Bremen studio digitizes Afroasiatic Gallery sculptures with SHINING 3D scanner
A Bremen studio used SHINING 3D’s wireless EinScan Libre to turn Afroasiatic Gallery sculptures into clean digital assets, without hauling a heavy scan rig.

A portable scanner and a small creative team were enough to pull sculptures out of a Bremen gallery wall and turn them into usable 3D assets. Okyena Collective used SHINING 3D’s EinScan Libre to capture selected works from the Afroasiatic Gallery, a workflow that points straight at the real value of scanning for makers: getting an object into a digital form when the original is hard to move, hard to share, or too valuable to keep handling.
Okyena Collective was founded by digital archivist and 3D artist Fara-Farai Awindor and fine artist Merci Ewuresi. SHINING 3D says the project centered on transforming selected sculptures from the Afroasiatic Gallery into high-fidelity digital assets, placing the work at the intersection of fine art, cultural heritage preservation, and emerging 3D technologies. That framing makes sense on a maker’s bench too. The same kind of capture that preserves gallery pieces can also be used to archive collectible models, document reference parts before they wear out, or build accurate bases for kit-bashing and replica work.

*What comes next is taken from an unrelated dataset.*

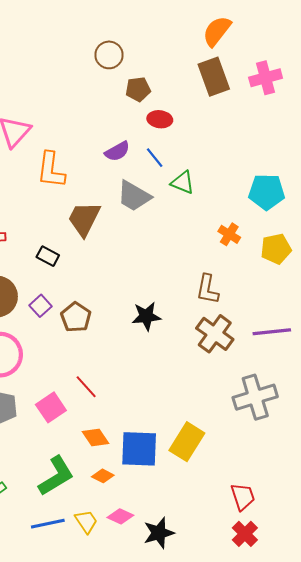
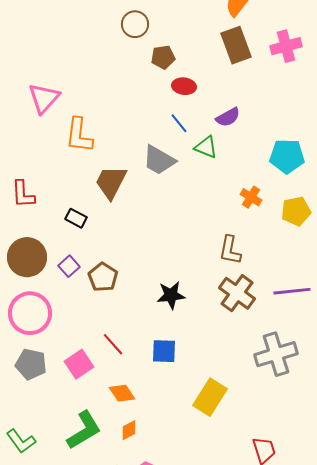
purple semicircle: (117, 151) -> (228, 117), moved
black star: (146, 316) -> (171, 295), moved
blue square: (139, 449) -> (164, 351), moved, size x0.7
orange diamond: (103, 476) -> (129, 430), turned -55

The scanner choice matters here. SHINING 3D describes the EinScan Libre as fully wireless, standalone, marker-free, and powered by a built-in screen and NVIDIA processor. In practical terms, that means less choreography around the object and less clutter around the work area. For gallery scanning, that helps when space is tight and setup time is at a premium. For hobby use, it means less fuss with targets, fewer cables to manage, and a more realistic path to scanning in a living room, studio corner, or club table without building a whole temporary rig.
SHINING 3D’s resource center classifies the project as a cultural-heritage scanning example, and that is the right lens. Once sculptures are captured this way, the files can support exhibitions, classroom material, restoration planning, and even 3D printed replicas or tactile learning aids. That is the part makers should pay attention to: scan-to-print is not just about neat demos, it is about preserving shape, surface, and context when the original object cannot do the traveling.
Afroasiatica says it offers hand-crafted African and Asian art from its gallery in Bremen’s Schnoor district and through an online shop, which makes the digitization work even more practical. The original pieces stay put, the models can move freely, and a scanner like the EinScan Libre does the bridge work between a physical object and everything you might want to do with it afterward.